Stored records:

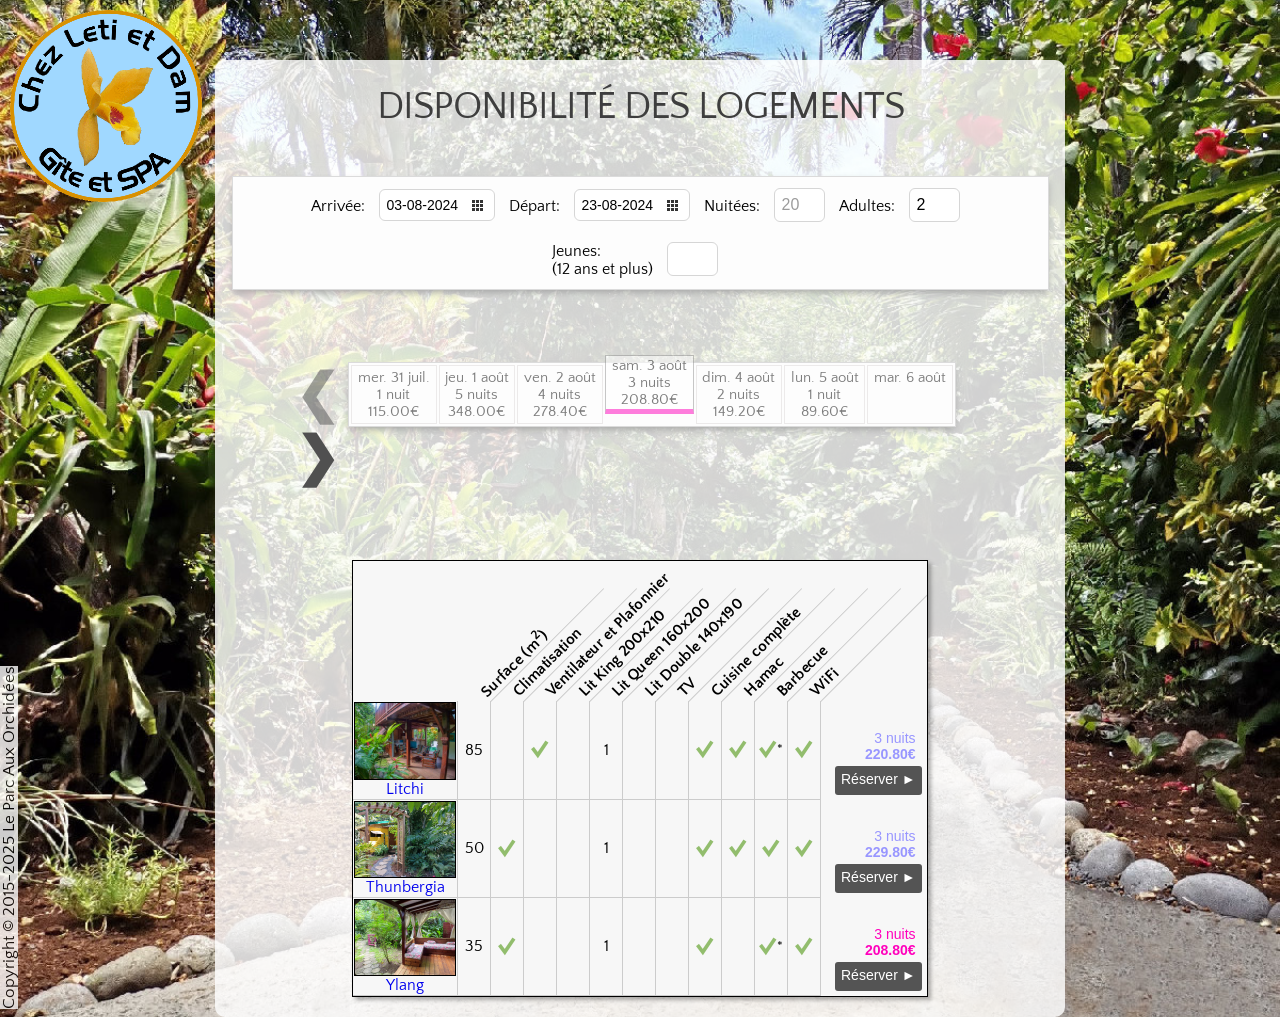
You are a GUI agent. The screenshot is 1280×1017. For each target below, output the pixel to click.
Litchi (405, 782)
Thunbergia (405, 880)
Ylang (405, 978)
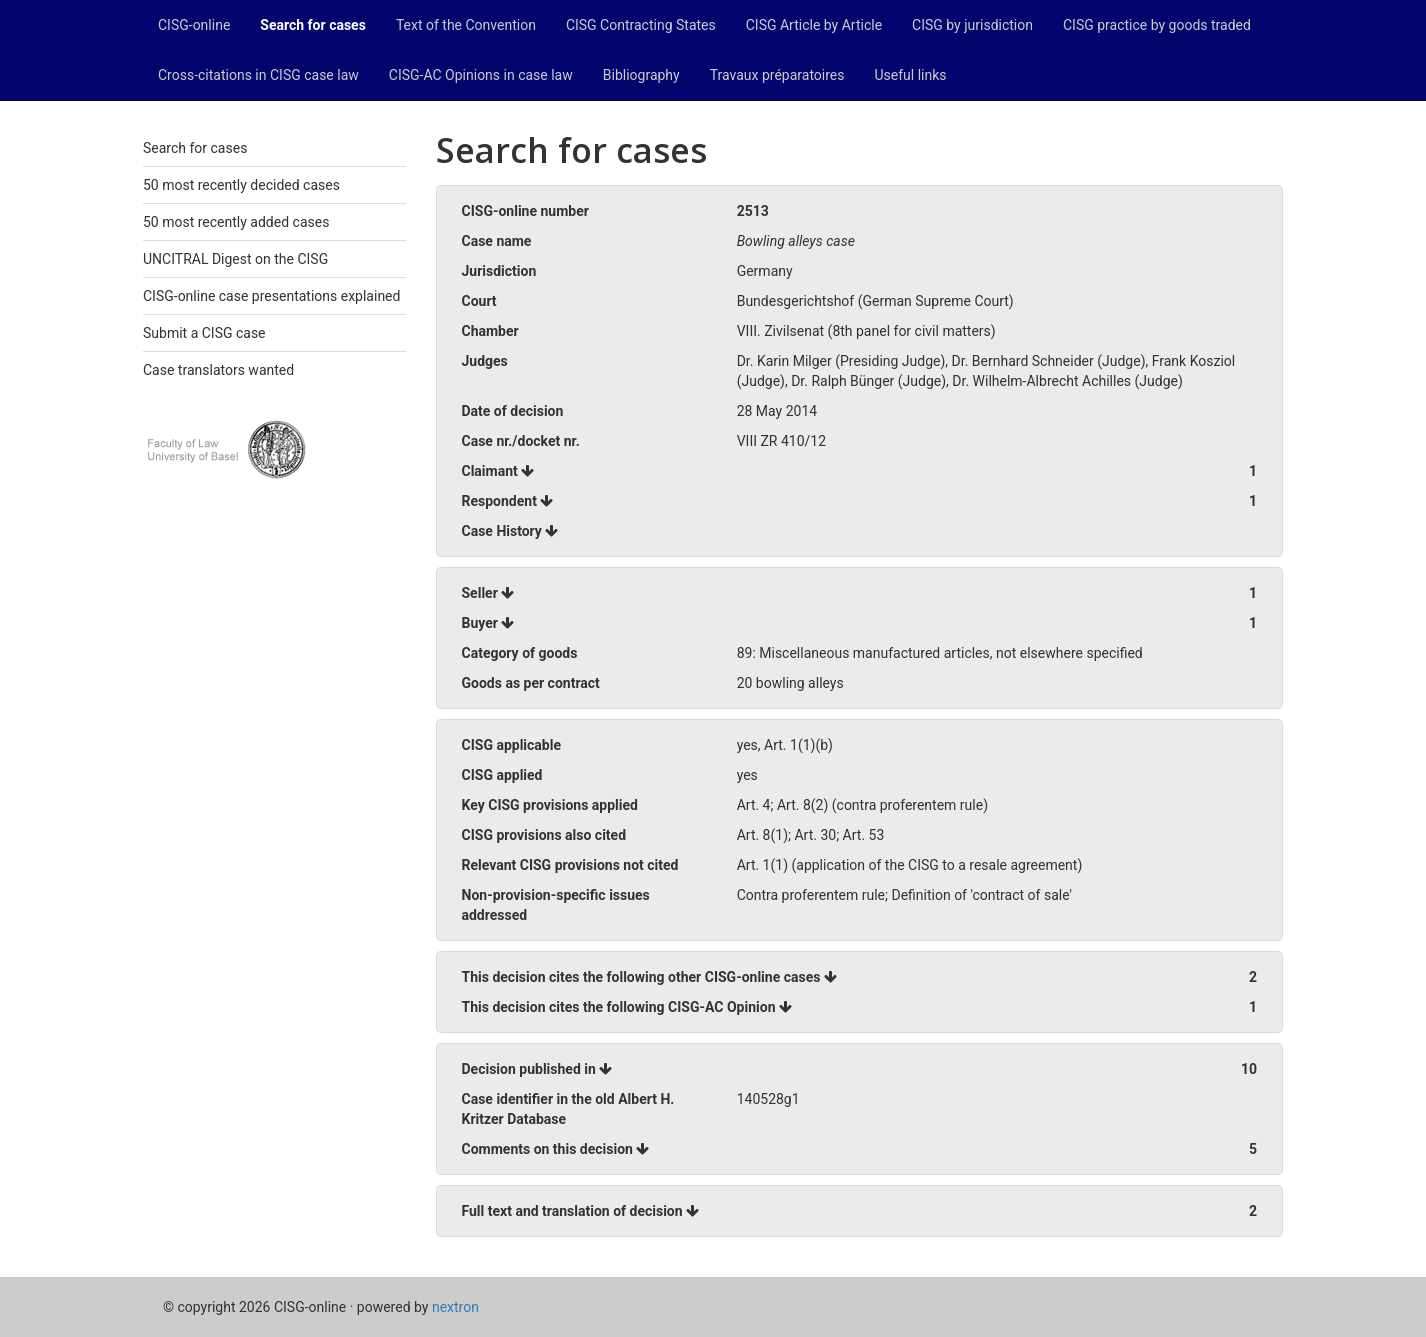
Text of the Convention (466, 25)
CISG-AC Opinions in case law (481, 75)
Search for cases (313, 25)
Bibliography (641, 75)
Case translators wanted (218, 370)
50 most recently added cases (236, 222)
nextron (455, 1307)
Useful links (911, 75)
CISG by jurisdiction (972, 25)
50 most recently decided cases (241, 185)
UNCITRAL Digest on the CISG (235, 259)
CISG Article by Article (814, 25)
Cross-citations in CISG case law (258, 75)
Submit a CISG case (204, 333)
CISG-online (194, 25)
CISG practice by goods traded (1157, 25)
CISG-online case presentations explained (271, 296)
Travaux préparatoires (777, 75)
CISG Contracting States (641, 25)
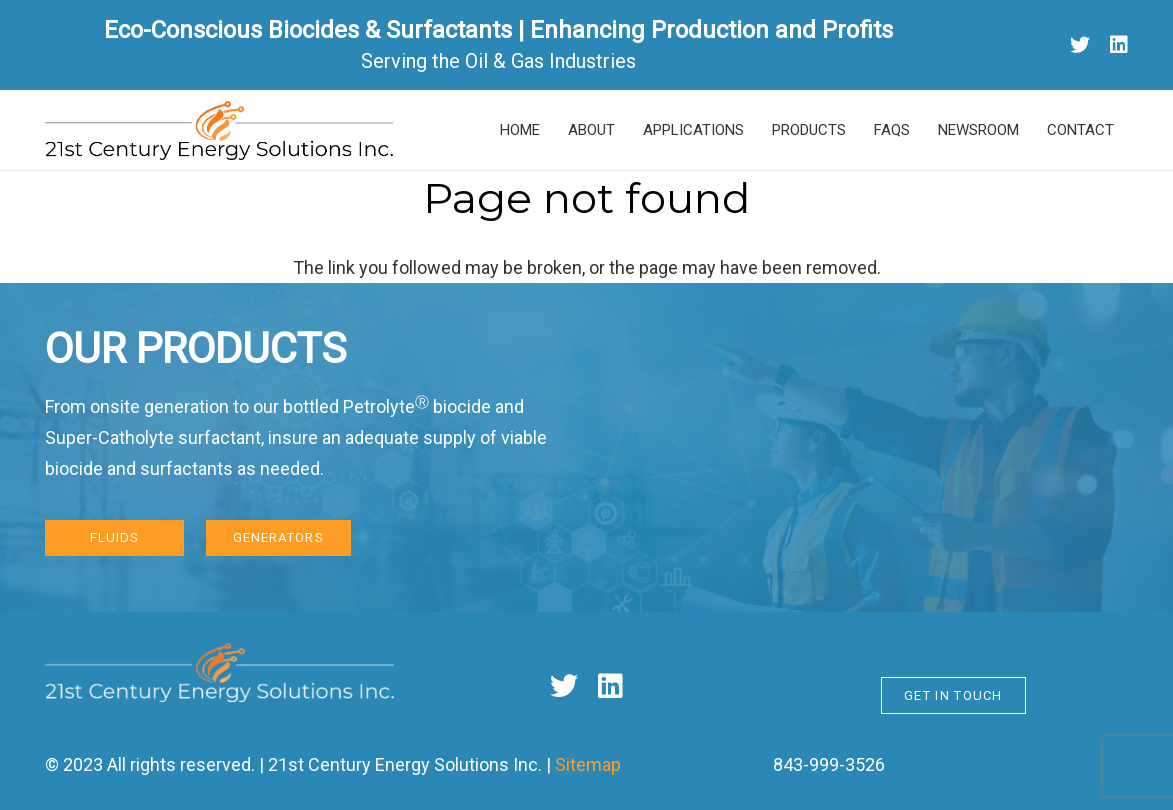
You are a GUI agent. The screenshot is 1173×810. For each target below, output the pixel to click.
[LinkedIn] (1119, 45)
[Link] (219, 130)
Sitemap (588, 764)
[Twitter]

- _Your goal_
I would like the lines from the one with "UNCITRAL Digest on the CISG (235, 259)" through the last line of the data above retyped exactly, with pictures left out, please.

- _Written answer_
UNCITRAL Digest on the CISG (235, 259)
CISG Article by Article (814, 25)
Cross-citations in CISG case law (258, 75)
Submit a CISG case (204, 333)
CISG-online (194, 25)
CISG practice by goods traded (1157, 25)
CISG-online case presentations explained (271, 296)
Travaux préparatoires (777, 75)
CISG Contracting States (641, 25)
You are a GUI agent. The screenshot is 1173×810. For each target below, output the pixel to click.
[LinkedIn] (1119, 45)
[Link] (219, 130)
Sitemap (588, 764)
[Twitter]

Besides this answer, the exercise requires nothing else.